» **Data supplied**:
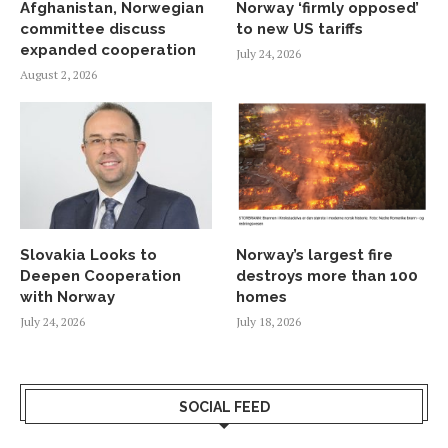
Afghanistan, Norwegian
Norway ‘firmly opposed’
committee discuss
to new US tariffs
expanded cooperation
July 24, 2026
August 2, 2026
Slovakia Looks to
Norway’s largest fire
Deepen Cooperation
destroys more than 100
with Norway
homes
July 24, 2026
July 18, 2026
SOCIAL FEED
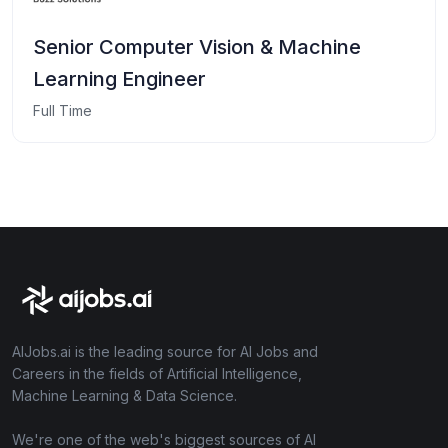
Senior Computer Vision & Machine
Learning Engineer
Full Time
AIJobs.ai is the leading source for AI Jobs and
Careers in the fields of Artificial Intelligence,
Machine Learning & Data Science.
We're one of the web's biggest sources of AI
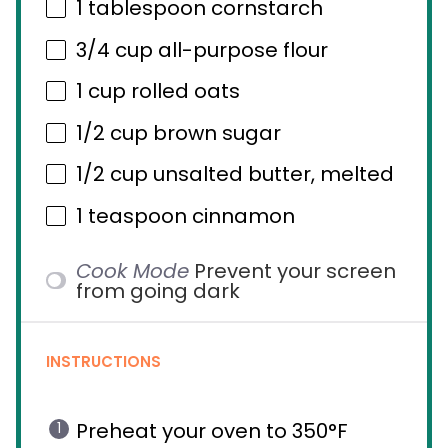
1 tablespoon
cornstarch
3/4 cup
all-purpose flour
1 cup
rolled oats
1/2 cup
brown sugar
1/2 cup
unsalted butter, melted
1 teaspoon
cinnamon
Cook Mode
Prevent your screen
from going dark
INSTRUCTIONS
Preheat your oven to 350°F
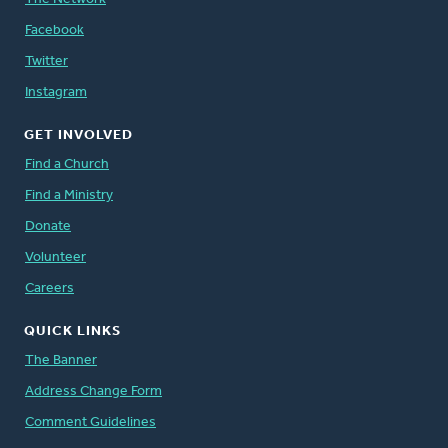
Facebook
Twitter
Instagram
GET INVOLVED
Find a Church
Find a Ministry
Donate
Volunteer
Careers
QUICK LINKS
The Banner
Address Change Form
Comment Guidelines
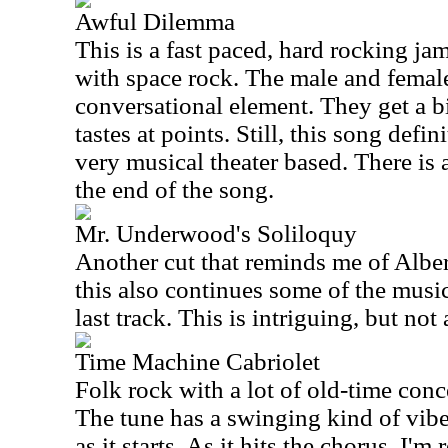
Awful Dilemma
This is a fast paced, hard rocking ja
with space rock. The male and female
conversational element. They get a bi
tastes at points. Still, this song defini
very musical theater based. There is 
the end of the song.
Mr. Underwood's Soliloquy
Another cut that reminds me of Albe
this also continues some of the music
last track. This is intriguing, but not 
Time Machine Cabriolet
Folk rock with a lot of old-time conc
The tune has a swinging kind of vibe
as it starts. As it hits the chorus, I'm 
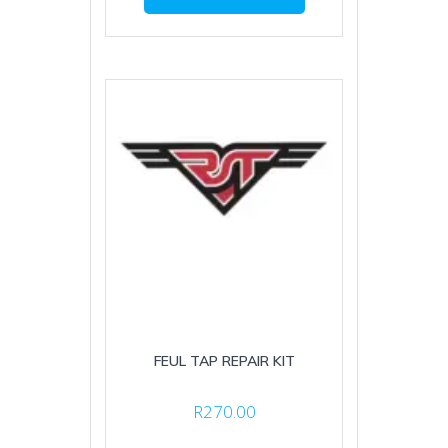
FEUL TAP REPAIR KIT
R
270.00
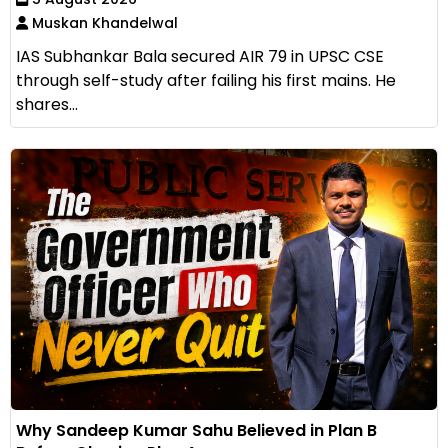
Muskan Khandelwal
IAS Subhankar Bala secured AIR 79 in UPSC CSE
through self-study after failing his first mains. He
shares...
Why Sandeep Kumar Sahu Believed in Plan B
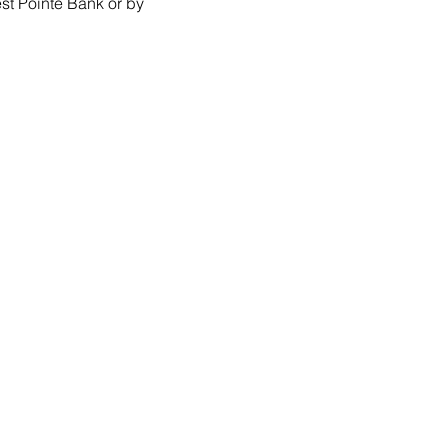
st Pointe Bank or by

» **Task brief**: Which lines above include the word "Careers"? Pick them out and copy them.

» **Output of the exercise**:
Careers in the fields of Artificial Intelligence,
Careers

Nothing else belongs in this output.